I had that issue while kontakt multiprocessor was turned off. Make sure you play around with the multi processor setting in that particular VEP instance in VSL speech called project. Maybe raise the processor from 2 to 4 in that instance. Also try to put heavy scripted instrument patches in their own kontakt instance.


----------



## brett (Nov 5, 2015)

John, was the CPU load spread evenly across all cores when playing the problematic string lines?


----------



## JohnG (Nov 5, 2015)

I couldn't tell, brett. I am still figuring out Windows 10. It looked as though the overall CPU was quite low -- below 50% for sure.


----------



## JohnG (Nov 5, 2015)

samphony said:


> I had that issue while kontakt multiprocessor was turned off



This is interesting -- most advice is to leave this off inside a host such as VE Pro.


----------



## Coldsound (Nov 5, 2015)

@samphony Thanks for the advices, first trial seems to add improvement when raising the number of thread in VEPro instance...


----------



## brett (Nov 5, 2015)

While I'm not familiar with W10, you should be able to see desperate cores in task manager (performance tab) or resource monitor 

If one core is spiking you'll get glitches even if overall (average) is quite modest.


----------



## samphony (Nov 5, 2015)

JohnG said:


> This is interesting -- most advice is to leave this off inside a host such as VE Pro.

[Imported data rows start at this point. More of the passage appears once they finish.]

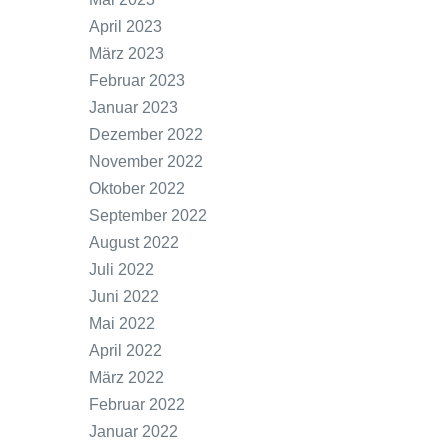
April 2023
März 2023
Februar 2023
Januar 2023
Dezember 2022
November 2022
Oktober 2022
September 2022
August 2022
Juli 2022
Juni 2022
Mai 2022
April 2022
März 2022
Februar 2022
Januar 2022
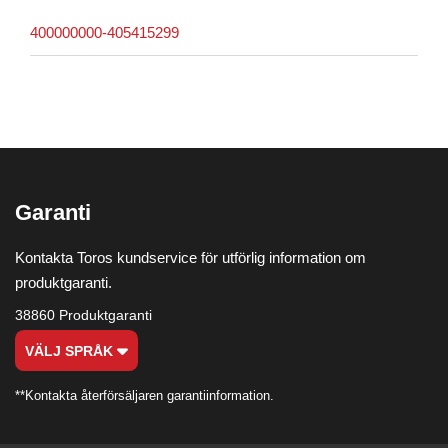
400000000-405415299
Garanti
Kontakta Toros kundservice för utförlig information om
produktgaranti.
38860 Produktgaranti
VÄLJ SPRÅK
**Kontakta återförsäljaren garantiinformation.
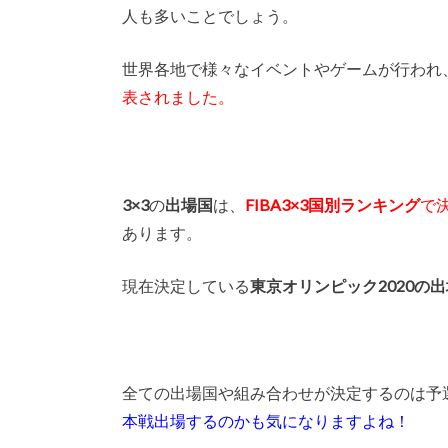
人も多いことでしょう。
世界各地で様々なイベントやゲームが行われ
表されました。
3×3
の
出場国
は、
FIBA3×3国別ランキング
で
あります。
現在決定している
東京オリンピック2020の
全ての出場国や組み合わせが決定するのは予
本戦出場するのかも気になりますよね！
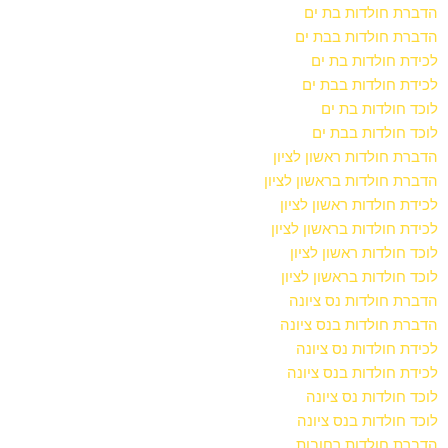
הדברת חולדות בת ים
הדברת חולדות בבת ים
לכידת חולדות בת ים
לכידת חולדות בבת ים
לוכד חולדות בת ים
לוכד חולדות בבת ים
הדברת חולדות ראשון לציון
הדברת חולדות בראשון לציון
לכידת חולדות ראשון לציון
לכידת חולדות בראשון לציון
לוכד חולדות ראשון לציון
לוכד חולדות בראשון לציון
הדברת חולדות נס ציונה
הדברת חולדות בנס ציונה
לכידת חולדות נס ציונה
לכידת חולדות בנס ציונה
לוכד חולדות נס ציונה
לוכד חולדות בנס ציונה
הדברת חולדות רחובות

Yes I know. Even in logic when I turn off multiprocessor support I have issues. So I settled on 3.


----------



## JohnG (Nov 5, 2015)

brett said:


> While I'm not familiar with W10, you should be able to see desperate cores in task manager (performance tab) or resource monitor
> 
> If one core is spiking you'll get glitches even if overall (average) is quite modest.

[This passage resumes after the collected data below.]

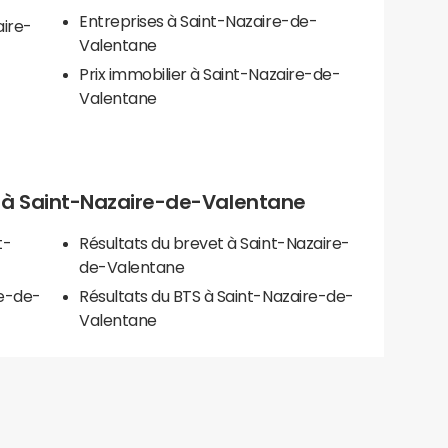
Entreprises à Saint-Nazaire-de-
aire-
Valentane
Prix immobilier à Saint-Nazaire-de-
Valentane
els à Saint-Nazaire-de-Valentane
t-
Résultats du brevet à Saint-Nazaire-
de-Valentane
re-de-
Résultats du BTS à Saint-Nazaire-de-
Valentane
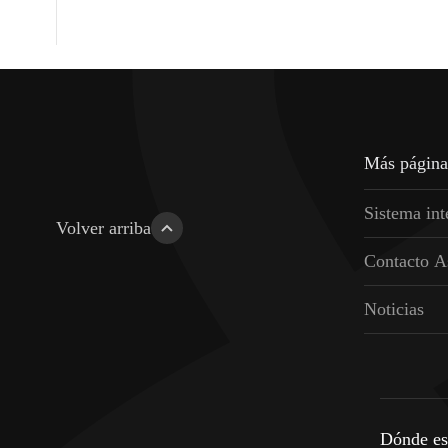
¿
Q
u
i
e
r
e
s
c
o
n
t
a
r
n
o
s
t
u
M
á
s
p
á
g
i
n
a
H
a
b
l
e
m
S
i
s
t
e
m
a
i
n
t
Volver arriba
C
o
n
t
a
c
t
o
A
N
o
t
i
c
i
a
s
D
ó
n
d
e
e
s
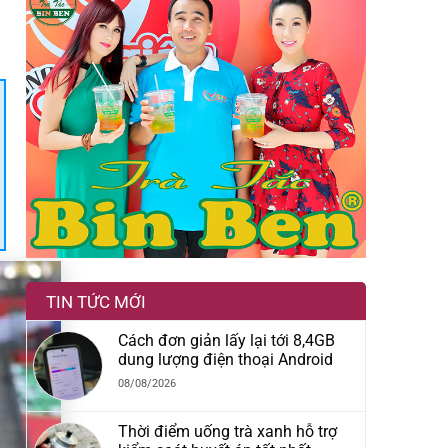
TIN TỨC MỚI
Cách đơn giản lấy lại tới 8,4GB
dung lượng điện thoại Android
08/08/2026
Thời điểm uống trà xanh hỗ trợ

Ok two things. First I finally found the graphic where you can see all 8 cores (though of course not all at once). It appears that the load is pretty evenly spread.

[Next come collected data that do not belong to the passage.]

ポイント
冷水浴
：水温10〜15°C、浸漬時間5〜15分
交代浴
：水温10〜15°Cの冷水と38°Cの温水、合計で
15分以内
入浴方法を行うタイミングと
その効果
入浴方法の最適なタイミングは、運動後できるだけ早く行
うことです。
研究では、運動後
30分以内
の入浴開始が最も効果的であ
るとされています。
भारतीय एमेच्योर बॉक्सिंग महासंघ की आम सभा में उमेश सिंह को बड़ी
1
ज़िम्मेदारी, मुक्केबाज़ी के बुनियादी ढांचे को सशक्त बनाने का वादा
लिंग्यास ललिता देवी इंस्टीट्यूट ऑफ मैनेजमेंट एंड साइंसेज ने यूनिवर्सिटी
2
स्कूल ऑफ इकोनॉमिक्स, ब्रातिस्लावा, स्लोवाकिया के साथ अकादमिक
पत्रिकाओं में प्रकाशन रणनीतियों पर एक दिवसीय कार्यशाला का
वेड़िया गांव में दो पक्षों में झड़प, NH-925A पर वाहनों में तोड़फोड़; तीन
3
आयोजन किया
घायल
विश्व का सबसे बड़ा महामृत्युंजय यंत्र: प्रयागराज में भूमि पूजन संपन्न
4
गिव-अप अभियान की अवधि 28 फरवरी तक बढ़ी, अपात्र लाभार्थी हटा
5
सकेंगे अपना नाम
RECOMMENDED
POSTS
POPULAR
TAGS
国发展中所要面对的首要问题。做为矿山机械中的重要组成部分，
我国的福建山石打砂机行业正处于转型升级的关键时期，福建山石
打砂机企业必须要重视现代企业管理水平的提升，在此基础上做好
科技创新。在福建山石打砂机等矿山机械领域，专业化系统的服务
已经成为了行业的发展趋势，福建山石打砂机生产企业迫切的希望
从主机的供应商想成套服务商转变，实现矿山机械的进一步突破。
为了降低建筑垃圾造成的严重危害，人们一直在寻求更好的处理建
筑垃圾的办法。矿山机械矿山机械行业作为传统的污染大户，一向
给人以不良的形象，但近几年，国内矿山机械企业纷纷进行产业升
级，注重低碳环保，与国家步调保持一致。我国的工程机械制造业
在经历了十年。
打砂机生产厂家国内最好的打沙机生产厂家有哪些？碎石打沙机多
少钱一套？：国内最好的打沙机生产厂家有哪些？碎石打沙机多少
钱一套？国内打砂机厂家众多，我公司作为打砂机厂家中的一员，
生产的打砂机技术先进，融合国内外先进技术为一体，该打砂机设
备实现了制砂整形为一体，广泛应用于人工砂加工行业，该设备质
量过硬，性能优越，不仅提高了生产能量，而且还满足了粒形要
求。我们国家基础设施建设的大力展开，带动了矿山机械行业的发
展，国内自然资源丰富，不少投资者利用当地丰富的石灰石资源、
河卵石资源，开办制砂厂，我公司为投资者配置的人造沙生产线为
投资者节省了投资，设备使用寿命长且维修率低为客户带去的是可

Second, however, I am still hearing occasional glitches, but not every time and there are not nearly as many.


----------



## brett (Nov 5, 2015)

Maybe I've missed this, but it might be worth, as an exercise, trying networking your slave (to exclude the RME) or duplicating the problematic VI frame locally (to exclude the Slave computer itself). If you start with an empty project (not your template but a truly empty project) and load the problematic VEP instance on your slave and play do you get glitches? Or go in reverse: load up your fully loaded project and start removing other VEP instances and plugins and maybe something will pop up

Lastly, is your slave optimized? In particular I'm thinking of turning off all that green stuff in the bios that has different names (speedstep, turbo boost, eist, various C-states)

Apologies if you've already mentioned or tried these above


----------



## JohnG (Nov 5, 2015)

Good suggestions, brett.

I only have one VE Pro instance. Testing with an "empty" instance -- I sort of did that by cutting out all the PLAY instances but of course could do it further. I will try that after while here.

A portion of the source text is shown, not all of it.